Если представить копию Сэма, повторяющую его во всём, но им не являющуюся, и если так же чисто теоретически предположить, что он (по причинам малопонятным)... тоже... хотя бы наполовину настолько же сильно... то можно было бы, наверное, подумать, что этот зазеркаленный Сэм боится. Дин ведь никогда не предлагал первым. Такого он точно не мог себе позволить. Это было бы... как насилие. Когда Дин был снаружи, ему трудно было поверить в то, что происходило внутри. Ему казалось, что воспалённый, больной мозг всё придумал. Если он наклонится к шее, опустит руку на колено, хотя бы взглядом себя выдаст, то Сэм, конечно, посмотрит на него со смесью испуга и отвращения, попятится к стене и невнятно пробормочет «Кристо», напряженно вглядываясь ему в глаза и до чёртиков надеясь, что это сейчас сделал не-Дин. Лицо помнило удар, которого никогда не было, но вместо него, справедливого, откуда-то из глубины зеркала в ванной раз за разом выходил не-Сэм.

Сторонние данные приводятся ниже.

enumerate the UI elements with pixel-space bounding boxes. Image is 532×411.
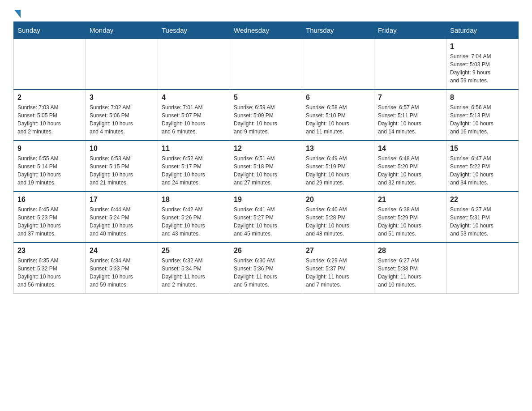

Сэм делал как мог, а мог он немного, но Дину было так сильно наплевать. Если честно, Дин даже не знал, что Сэм не особо умеет. Откуда ему было знать? Одно только то, что это происходит, сносило крышу похлеще, чем адреналин охоты, чем виски, чем марка под язык в подворотне. Дин не помнил, как существовать, когда холодная ладонь проскальзывала под джинсу, ему было нечем думать, если бы ему было, чем думать, он бы не стал, потому что зачем думать, когда рай вернулся на землю? Где-то на середине пути от «снаружи» до «внутри» Дин иногда успевал задуматься, как может такой, как он, чувствовать такое счастье — иметь саму возможность столько дышать, до головокружения. В конце концов он пришёл к выводу, что бога не может быть. Иначе его бы уже давно наказали. За то, что он наделал с Сэмми. За то, как охуенно ему было, пока он это делал.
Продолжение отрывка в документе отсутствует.